Ease of doing business ruined due to note ban, GST: Rahul

Agencies
November 1, 2017

Gujarat, Nov 1: “The entire country will shout and say ease of doing business is absent, you have destroyed it, your demonetisation and GST have ruined it,” said the Congress vice president.

Demonetisation and GST have ruined the ease of doing business, Congress vice president Rahul Gandhi said on Wednesday, seizing on a World Bank report that India had jumped 30 places on the ‘ease of doing business’ ranking.

Targeting Finance Minister Arun Jaitley, Mr. Gandhi said the “entire country will shout to say that there is no ease of doing business in India.”

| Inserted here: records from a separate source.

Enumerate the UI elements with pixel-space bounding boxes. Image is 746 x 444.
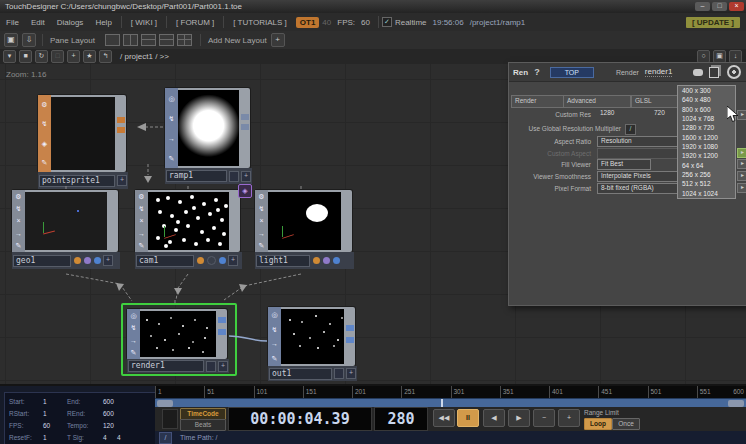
wiki-link[interactable]: [ WIKI ] — [125, 18, 163, 27]
node-viewer[interactable] — [268, 192, 341, 250]
menu-item[interactable]: 400 x 300 — [678, 86, 735, 95]
resetf-value[interactable]: 1 — [43, 434, 67, 441]
pencil-icon[interactable]: ✎ — [16, 242, 22, 249]
pencil-icon[interactable]: ✎ — [169, 155, 175, 162]
spinner-icon[interactable]: ▸ — [737, 171, 746, 181]
node-viewer[interactable] — [25, 192, 107, 250]
tsig-value2[interactable]: 4 — [117, 434, 141, 441]
node-sidebar-icons[interactable]: ⚙ ↯ × → ✎ — [255, 190, 268, 252]
render-flag[interactable] — [74, 257, 81, 264]
tab-render[interactable]: Render — [511, 95, 565, 108]
node-plus-button[interactable]: + — [241, 171, 251, 182]
folder-up-icon[interactable]: ↰ — [99, 50, 112, 63]
node-viewer[interactable] — [178, 90, 239, 166]
node-plus-button[interactable]: + — [103, 255, 113, 266]
step-forward-button[interactable]: + — [558, 409, 580, 427]
frame-display[interactable]: 280 — [374, 407, 428, 431]
refresh-icon[interactable]: ↻ — [35, 50, 48, 63]
spinner-icon[interactable]: ▸ — [737, 110, 746, 120]
layout-preset-vsplit[interactable] — [123, 34, 138, 46]
chevron-down-icon[interactable]: ▾ — [3, 50, 16, 63]
target-icon[interactable]: ◎ — [130, 312, 136, 319]
display-flag[interactable] — [219, 257, 226, 264]
ramp-display-flag-icon[interactable]: ◈ — [238, 184, 252, 198]
node-viewer[interactable] — [51, 97, 115, 170]
node-name[interactable]: cam1 — [136, 255, 194, 267]
node-plus-button[interactable]: + — [346, 368, 356, 379]
node-geo1[interactable]: ⚙ ↯ × → ✎ — [12, 190, 118, 252]
output-connector[interactable] — [117, 127, 125, 133]
node-out1[interactable]: ◎ ↯ → ✎ — [268, 307, 355, 366]
menu-item[interactable]: 1280 x 720 — [678, 123, 735, 132]
rstart-value[interactable]: 1 — [43, 410, 67, 417]
loop-button[interactable]: Loop — [584, 418, 612, 430]
target-icon[interactable] — [727, 65, 741, 79]
arrow-icon[interactable]: → — [258, 230, 265, 237]
pause-button[interactable]: II — [457, 409, 479, 427]
node-name[interactable]: out1 — [269, 368, 332, 380]
node-sidebar-icons[interactable]: ⚙ ↯ × → ✎ — [135, 190, 148, 252]
help-icon[interactable]: ? — [534, 67, 540, 77]
node-viewer[interactable] — [148, 192, 229, 250]
comment-icon[interactable] — [693, 69, 703, 76]
range-start-handle[interactable] — [157, 400, 173, 407]
lightning-icon[interactable]: ↯ — [272, 326, 278, 333]
network-path[interactable]: / project1 / >> — [120, 52, 169, 61]
param-value-fill-viewer[interactable]: Fit Best — [597, 159, 651, 170]
node-ramp1[interactable]: ◎ ↯ → ✎ — [165, 88, 250, 168]
save-layout-icon[interactable]: ⇩ — [22, 33, 36, 47]
start-value[interactable]: 1 — [43, 398, 67, 405]
arrow-icon[interactable]: → — [138, 230, 145, 237]
node-sidebar-icons[interactable]: ⚙ ↯ ◈ ✎ — [38, 95, 51, 172]
spinner-icon[interactable]: ▸ — [737, 183, 746, 193]
layout-preset-single[interactable] — [105, 34, 120, 46]
node-pointsprite1[interactable]: ⚙ ↯ ◈ ✎ — [38, 95, 126, 172]
arrow-icon[interactable]: → — [168, 135, 175, 142]
jump-to-start-button[interactable]: ◀◀ — [433, 409, 455, 427]
output-connector[interactable] — [346, 337, 354, 343]
node-plus-button[interactable]: + — [117, 175, 127, 186]
slash-icon[interactable]: / — [159, 432, 172, 444]
tsig-value1[interactable]: 4 — [103, 434, 117, 441]
output-connector[interactable] — [218, 317, 226, 323]
pencil-icon[interactable]: ✎ — [259, 242, 265, 249]
pencil-icon[interactable]: ✎ — [131, 349, 137, 356]
node-viewer[interactable] — [281, 309, 344, 364]
plus-icon[interactable]: + — [67, 50, 80, 63]
node-name[interactable]: ramp1 — [166, 170, 227, 182]
monitor-icon[interactable]: ▣ — [4, 33, 18, 47]
arrow-icon[interactable]: → — [130, 337, 137, 344]
menu-item[interactable]: 1024 x 1024 — [678, 189, 735, 198]
lightning-icon[interactable]: ↯ — [42, 120, 48, 127]
menu-dialogs[interactable]: Dialogs — [51, 18, 90, 27]
diamond-icon[interactable]: ◈ — [42, 140, 47, 147]
menu-item[interactable]: 800 x 600 — [678, 105, 735, 114]
lightning-icon[interactable]: ↯ — [259, 205, 265, 212]
play-forward-button[interactable]: ▶ — [508, 409, 530, 427]
node-flag-box[interactable] — [229, 171, 239, 182]
ghost-icon[interactable]: □ — [51, 50, 64, 63]
pencil-icon[interactable]: ✎ — [42, 159, 48, 166]
layout-preset-mixed[interactable] — [177, 34, 192, 46]
pencil-icon[interactable]: ✎ — [139, 242, 145, 249]
menu-item[interactable]: 1600 x 1200 — [678, 133, 735, 142]
node-flag-box[interactable] — [206, 361, 216, 372]
tab-advanced[interactable]: Advanced — [563, 95, 631, 108]
close-icon[interactable]: × — [259, 217, 263, 224]
menu-edit[interactable]: Edit — [25, 18, 51, 27]
output-connector[interactable] — [346, 325, 354, 331]
fps-value[interactable]: 60 — [43, 422, 67, 429]
range-end-handle[interactable] — [728, 400, 744, 407]
arrow-icon[interactable]: → — [15, 230, 22, 237]
timeline-ruler[interactable]: 1 51 101 151 201 251 301 351 401 451 501… — [155, 386, 746, 398]
output-connector[interactable] — [241, 124, 249, 130]
menu-item[interactable]: 64 x 64 — [678, 161, 735, 170]
node-cam1[interactable]: ⚙ ↯ × → ✎ — [135, 190, 240, 252]
gear-icon[interactable]: ⚙ — [41, 101, 47, 108]
pages-icon[interactable] — [709, 67, 719, 78]
pickable-flag[interactable] — [323, 257, 330, 264]
output-connector[interactable] — [117, 117, 125, 123]
node-plus-button[interactable]: + — [228, 255, 238, 266]
menu-item[interactable]: 256 x 256 — [678, 170, 735, 179]
inactive-flag[interactable] — [207, 256, 216, 265]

Resuming his campaign from Jambusar town of Bharuch district in Gujarat, where assembly elections are scheduled next month, Mr. Gandhi said at a public rally, “Yesterday, Arun Jaitley ji said some foreign organisation has certified that India has considerably improved in ease of doing business.”

Mr. Jaitley, he said, sits in his office and believes what foreigners say. The finance minister, Mr. Gandhi added, should meet small and mid-sized businessman for five-10 minutes and ask if the ease of doing business had really improved.

“The entire country will shout and say ease of doing business is absent, you have destroyed it, your demonetisation and GST have ruined it,” Mr. Gandhi said.

Earlier in the day, Mr. Gandhi had tweeted in Hindi, taking off from a famous Ghalib verse to say that Mr. Jaitley was deluding himself.

“Sabko maloom hai ‘ease of doing business’ ki haqeeqat, lekin khud ko khush rakhne ke liye ‘Dr. Jaitley’ ye khayal achha hai (everybody knows the reality of ease of doing business, but this thought is good Dr. Jaitley to keep yourself happy).”

According to the World Bank, India’s rank on ‘ease of doing business’ scale has risen from 130 to 100 this year, helped by a slew of reforms in taxation, licensing, investor protection and bankruptcy resolution.

Addressing a press conference soon after the World Bank ranking was made public yesterday, Mr. Jaitley had said India is the only major country named for pursuing structural reforms.

“In 2014, we were 142nd and then (in) last two years, we improved to 131st and 130th. These are not generalised rankings. It happened in specific areas and they take tough parameters for that ranking,” he had said.

The “highest jump” in ranking was possible as significant improvements in all the 10 judging parameters were made in last three-four years “so that it becomes easy to do business in India”, Mr. Jaitley said.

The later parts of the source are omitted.